Researchers analyzed blood samples from breast cancer patients and healthy controls, identifying unique metabolic signatures associated with ER-positive and ER-negative tumors. Utilizing advanced machine learning, researchers achieved an impressive 93% accuracy in predicting ER status. BioMark's CEO and President, Rashid Bux, accentuates the company platform's growing robustness: "Prior investments in AI and machine learning tools are proving valuable, yielding crucial insights from data and empowering healthcare professionals to make informed decisions for improved patient care. With our most recent assay in breast cancer, we can now detect cancer stages, subtypes, and receptor status, offering a more comprehensive analysis and paving the way for earlier diagnoses and personalized treatment options. This breakthrough has the potential to significantly impact breast cancer diagnosis and treatment, leading to improved patient outcomes and potentially saving lives."

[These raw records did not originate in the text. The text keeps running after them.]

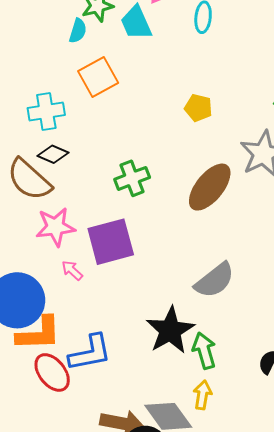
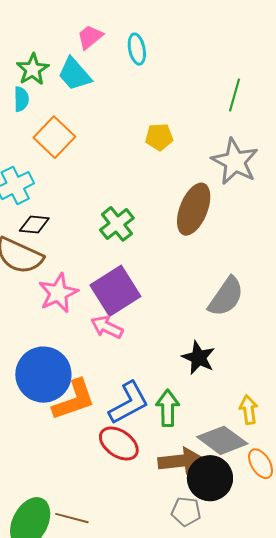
pink arrow: (72, 270) -> (107, 327), moved, size x1.4
black star: (170, 330) -> (199, 358), size x0.7
green arrow: (204, 351) -> (168, 408), moved, turned 33
red ellipse: (52, 372) -> (119, 444), moved

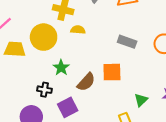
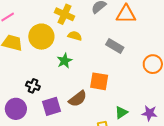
gray rectangle: (127, 42) -> (115, 46), moved
green star: (61, 68) -> (64, 61), moved
brown semicircle: (86, 82) -> (78, 99), moved

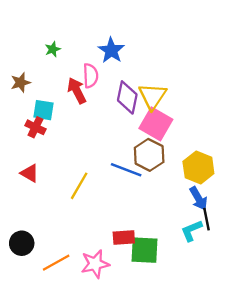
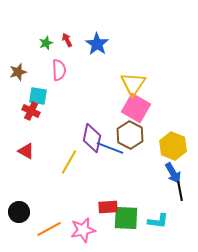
pink semicircle: (91, 76) -> (59, 70), moved
red arrow: (77, 91) -> (67, 40), moved, size x0.6
purple diamond: (127, 97) -> (92, 138), moved
cyan L-shape: (192, 231) -> (158, 221), moved, turned -150

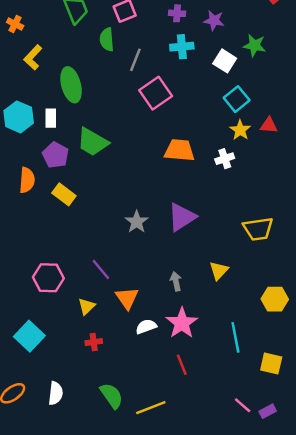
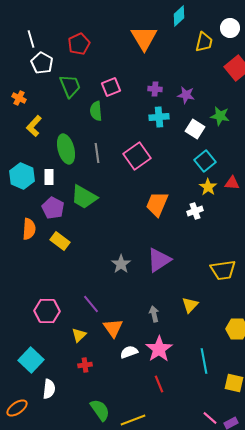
gray line: (135, 60) -> (97, 153), moved, turned -30
orange trapezoid: (179, 150) -> (157, 204), turned -72
white semicircle: (56, 393) -> (49, 389), moved

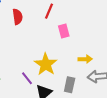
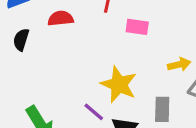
red semicircle: (18, 17) -> (61, 18), turned -77
pink rectangle: (64, 31) -> (137, 27), turned -56

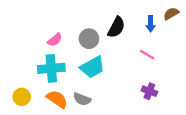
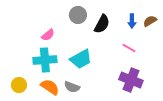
brown semicircle: (171, 14) -> (150, 21), moved
gray circle: (89, 39) -> (78, 15), moved
purple cross: (149, 91) -> (131, 80), size x1.6

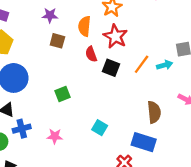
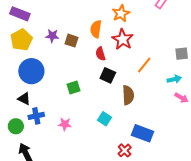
purple star: (50, 15) -> (52, 36), moved
cyan arrow: (165, 65) -> (174, 79), moved
black square: (111, 68) -> (108, 75), moved
brown semicircle: (154, 112) -> (128, 95), moved

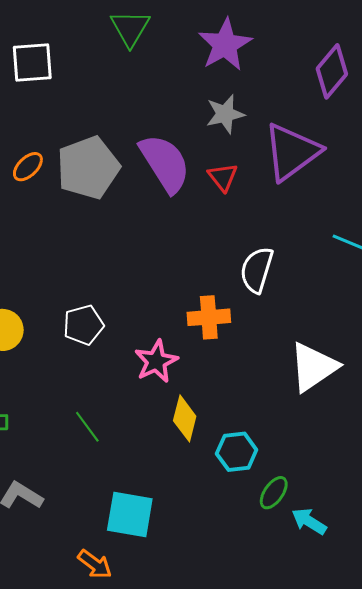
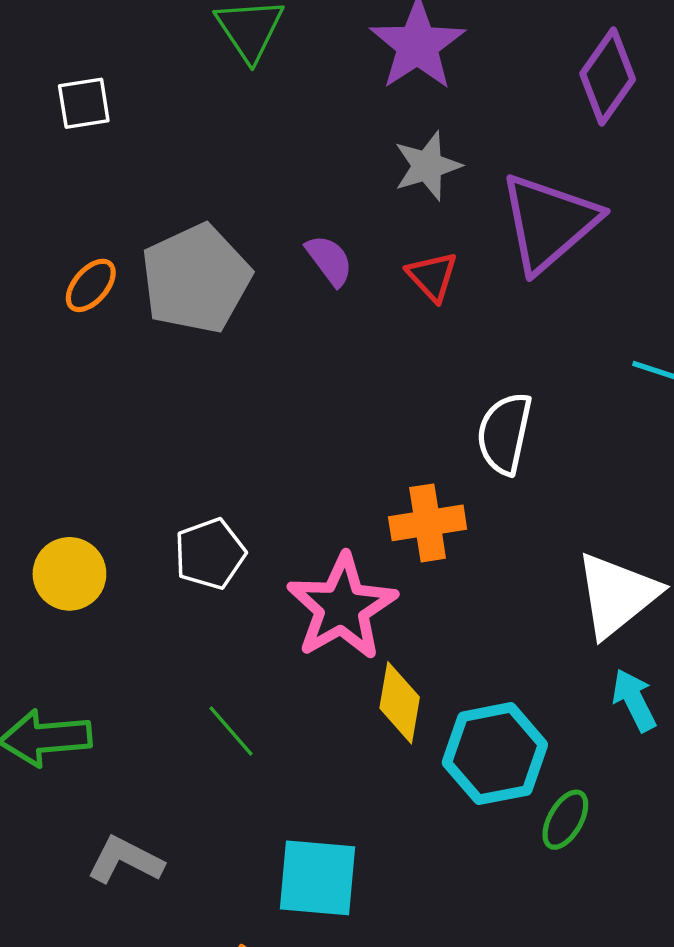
white square: (32, 63) -> (84, 103), size x0.7
purple semicircle: (165, 163) -> (329, 260), size x0.5
pink star: (156, 361) -> (342, 607), size x1.4
cyan hexagon: (237, 452) -> (495, 754), size x1.4
cyan arrow: (309, 521) -> (634, 700), moved, turned 36

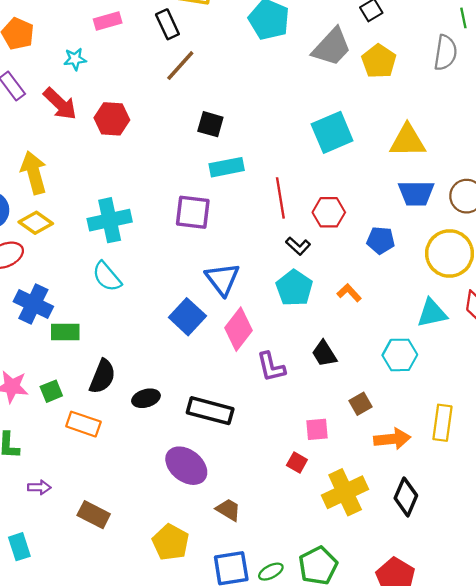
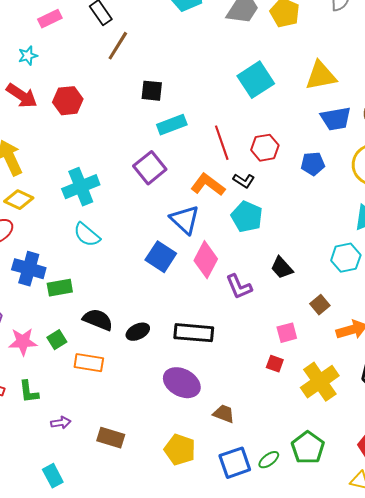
purple square: (193, 212) -> (150, 168), turned -36
orange L-shape: (349, 293) -> (208, 185), moved, size x1.6
black semicircle: (102, 376) -> (98, 320), turned -80

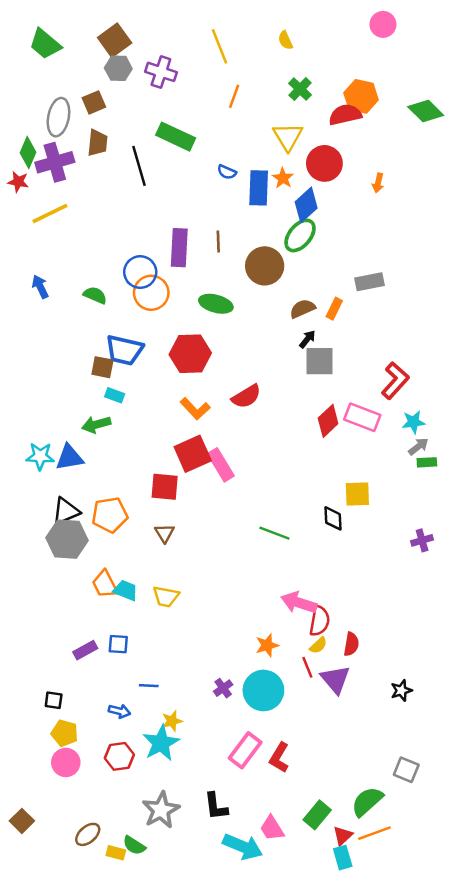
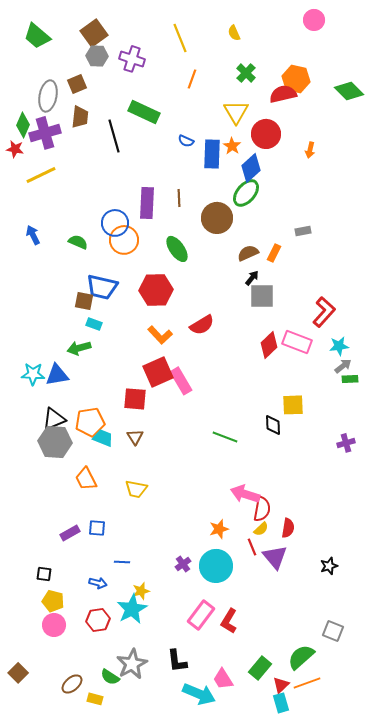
gray rectangle: (370, 282) -> (303, 231), size x0.7
green ellipse: (216, 304) -> (177, 249), turned 40
cyan trapezoid: (126, 590) -> (103, 438), moved
green semicircle: (134, 845) -> (110, 677), moved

Building upon this progress in breast cancer diagnosis, BioMark continues its commitment to innovation by presenting new findings at the upcoming 47th San Antonio Breast Cancer Symposium (SABCS). On December 11th, 2024, during a poster session, Dr. Jean-François Haince, General Manager and CSO, will share data highlighting how plasma metabolomics can be applied to lobular breast cancer biomarker discovery. These insights emphasize the power of machine learning techniques in analyzing complex metabolomic data and identifying significant biomarkers that can differentiate between different subtypes of breast cancer, specifically lobular breast cancer and ductal carcinoma.
Mr. Bux further adds, "The company remains dedicated to developing accurate and accessible tools for early cancer diagnosis, extending beyond lung and breast cancer to explore its platform's potential for other cancer types and improved overall patient outcomes."